For the second week in a row, Publetariat member L.J. Sellers garners a featured article spot for a post from her member blog. This week, L.J. offers a survey of ebook self-publishing options.
With Borders getting into the act, there will soon be four platforms on which authors can self-publish e-books directly to readers. I summarized them for comparison and thought I would share my findings.
Amazon: Digital Text Platform
This venture has been around the longest, has a reported 76% of e-book sales, and publishes content directly to the Kindle bookstore. Authors can upload a Word, html, or PDF file, which Amazon reformats as mobi file. Or authors can create their own mobi files to upload. The book’s cover must be included in the file.
For books priced between $2.99 and $9.99, Amazon pays a 70% royalty. For everything else, it pays 35% of the list price. Authors can price their books however they want, but Amazon reserves the right to discount the book. To keep the 70% royalty, authors can’t sell their e-book cheaper anywhere else. Amazon pays monthly and deposits royalties directly into the author’s bank account.
Most DTP e-books are purchased by people who own and read on Kindles, but Amazon has released applications that let iPad and mobile phone users buy Kindle books to read on other devices (except those of its competitors: B&N’s Nook and Borders’ Kobo). Authors can track real-time sales through their DTP bookshelf, and no start-up fee is required.
Smashwords
This publishing platform was founded by an individual, and it distributes content to many e-readers (Kindle, Sony, Nook, Kobo, etc.) and other devices (iPad, iPhone). Files must be uploaded as Word documents that must be properly formatted. Authors have complained about the difficulty of getting the Word formatting right and about the “ugliness” of the e-books produced by Smashwords’ software.
Authors can price their book (or short story) however they want, including offering it for free. For content sold directly from its site, Smashwords pays an 85% royalty—minus discounts and processing fees. It pays 70.5% for sales through its affiliates. Smashwords pays on a quarterly basis, 40 days after the close of each quarter. Authors can track their real-time sales on the Smashwords’ dashboard. Most authors report their Smashword sales to be only about 10% of their Kindle sales, but it is a way to reach the most distributors through one publisher.
Barnes & Noble’s PubIt!
The retail bookseller opened this platform recently and publishes an author’s work directly to its PubIt! bookstore, which supplies the Nook e-reader. PubIt! pays a 65% royalty on books priced between $2.99 and $9.99 and 40% on everything else.
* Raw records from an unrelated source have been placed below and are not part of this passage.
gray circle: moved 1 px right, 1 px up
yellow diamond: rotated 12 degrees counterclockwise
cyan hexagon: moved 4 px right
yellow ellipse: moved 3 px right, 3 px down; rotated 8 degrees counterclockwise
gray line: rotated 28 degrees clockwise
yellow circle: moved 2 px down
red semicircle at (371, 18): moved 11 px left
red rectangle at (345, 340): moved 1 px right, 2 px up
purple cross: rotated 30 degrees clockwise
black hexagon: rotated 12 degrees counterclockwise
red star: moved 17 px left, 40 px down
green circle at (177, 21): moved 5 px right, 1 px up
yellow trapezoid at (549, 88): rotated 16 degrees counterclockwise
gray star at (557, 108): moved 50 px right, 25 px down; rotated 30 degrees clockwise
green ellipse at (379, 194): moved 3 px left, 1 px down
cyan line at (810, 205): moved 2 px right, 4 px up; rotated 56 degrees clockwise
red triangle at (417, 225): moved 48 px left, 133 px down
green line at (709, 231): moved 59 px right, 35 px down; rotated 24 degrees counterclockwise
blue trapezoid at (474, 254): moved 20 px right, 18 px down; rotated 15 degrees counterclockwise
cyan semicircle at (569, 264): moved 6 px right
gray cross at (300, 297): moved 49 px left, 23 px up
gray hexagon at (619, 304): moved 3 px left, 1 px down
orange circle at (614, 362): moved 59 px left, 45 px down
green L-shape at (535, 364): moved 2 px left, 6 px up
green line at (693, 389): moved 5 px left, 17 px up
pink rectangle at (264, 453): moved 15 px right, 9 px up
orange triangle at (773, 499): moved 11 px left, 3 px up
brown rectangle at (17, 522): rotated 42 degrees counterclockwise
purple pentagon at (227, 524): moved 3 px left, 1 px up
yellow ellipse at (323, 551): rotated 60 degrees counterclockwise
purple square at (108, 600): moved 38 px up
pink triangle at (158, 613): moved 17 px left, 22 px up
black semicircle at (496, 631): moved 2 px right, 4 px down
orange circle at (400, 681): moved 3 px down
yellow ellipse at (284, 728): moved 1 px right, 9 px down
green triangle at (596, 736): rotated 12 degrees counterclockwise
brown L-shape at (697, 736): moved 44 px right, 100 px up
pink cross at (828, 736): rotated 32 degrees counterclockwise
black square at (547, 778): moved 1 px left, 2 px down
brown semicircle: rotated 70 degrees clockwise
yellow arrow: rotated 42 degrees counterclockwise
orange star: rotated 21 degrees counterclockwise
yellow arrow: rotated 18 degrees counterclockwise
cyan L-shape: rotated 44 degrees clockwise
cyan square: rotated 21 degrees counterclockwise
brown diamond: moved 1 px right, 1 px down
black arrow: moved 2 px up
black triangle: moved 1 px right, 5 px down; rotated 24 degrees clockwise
Authors can set the list price, but B&N reserves the right to change it.
Imitating Amazon’s structure, B&N also pays monthly to the author’s bank account, but a full 60 days after the end of the month. For some reason, PubIt! also requires authors to supply a credit card number. Most of these venues require authors to provide social security numbers so they can report earnings to the IRS. There is no set-up fee.
Borders: Get Published
Trying to get in on the action, Borders has announced an e-book self-publishing platform, scheduled to launch Oct. 25. The venture is a collaboration with BookBrewer, which lets authors copy and paste almost any word content, including blogs (RSS feeds), into its software to create epub files. This venue looks like it will be the easiest for authors who have few technical skills.
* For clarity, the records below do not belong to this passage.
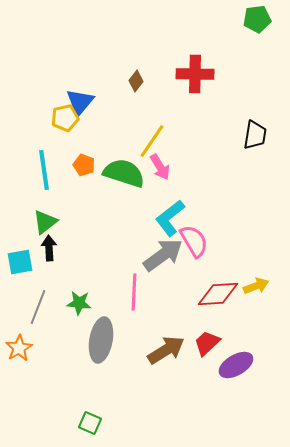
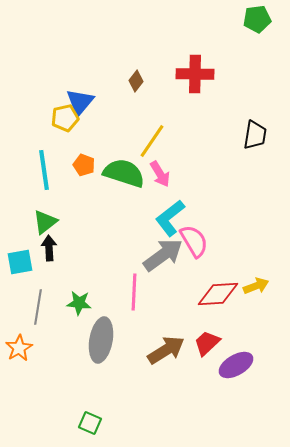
pink arrow: moved 7 px down
gray line: rotated 12 degrees counterclockwise
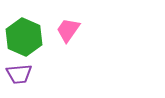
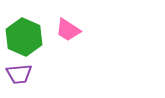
pink trapezoid: rotated 92 degrees counterclockwise
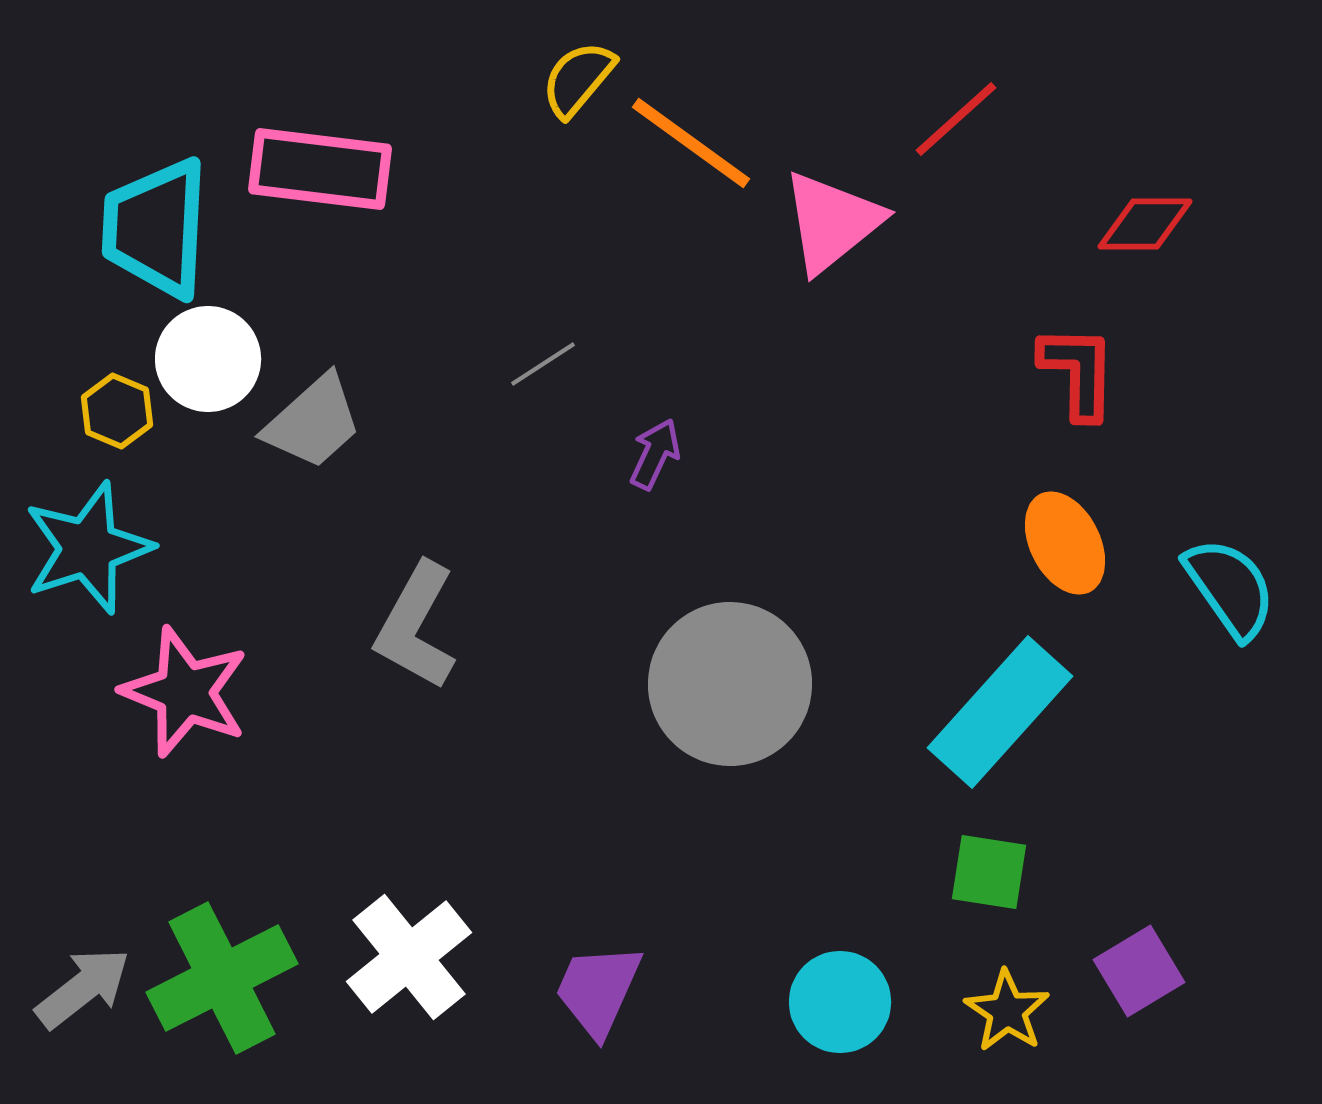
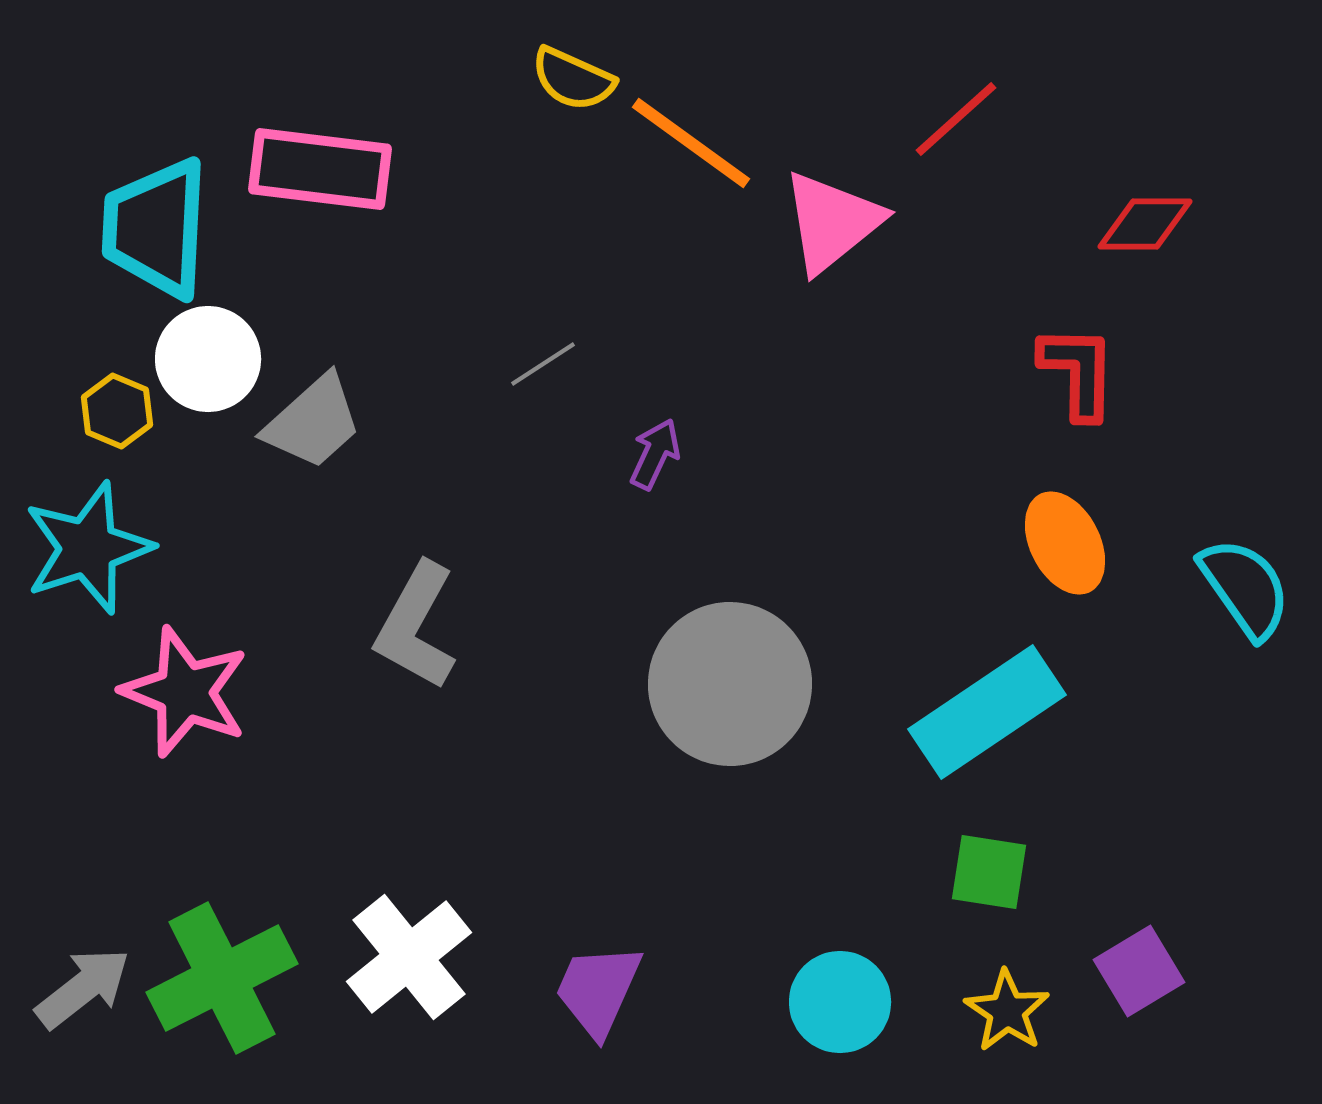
yellow semicircle: moved 5 px left; rotated 106 degrees counterclockwise
cyan semicircle: moved 15 px right
cyan rectangle: moved 13 px left; rotated 14 degrees clockwise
Like Smashwords, Borders plans to publish its content to various devices, such as its own Kobo as well as the iPhone, iPad, and Android powered tablets (but not to its competitors: Kindle and Nook). Unlike any others mentioned here, Borders charges a set-up fee of $89.99 to distribute the books. Or it will sell you the e-book file it creates for $199 and you can do whatever you like with it. This makes the venture both a vanity press and an e-book creation service. But keep in mind there are several other e-book creators that offer this service for a lot less money. (Booknook is my personal favorite.) Borders has yet to announce royalty or payment terms.
INgrooves
This is a distribution company, rather than a publishing company. Authors have to supply both mobi and epub files to INgrooves, which then distributes the books to various e-readers and e-books stores, including Amazon, B&N, Sony, and Borders. For authors who want a one-stop experience, this could be the best choice.
Authors set their own prices and choose where they want their book sold. As a distributor with hundreds of books, INgrooves can negotiate higher royalties than an individual author may be offered. INgrooves charges a $50 set-up fee per book and keeps 5% of sales. It pays authors once a month, unless they have less than $200 in sales, then it waits until the author has accumulated $200.
It will be interesting to watch these ventures and see which ones thrive in a market dominated by Amazon.
Authors: What platforms have you used and what has been your experience?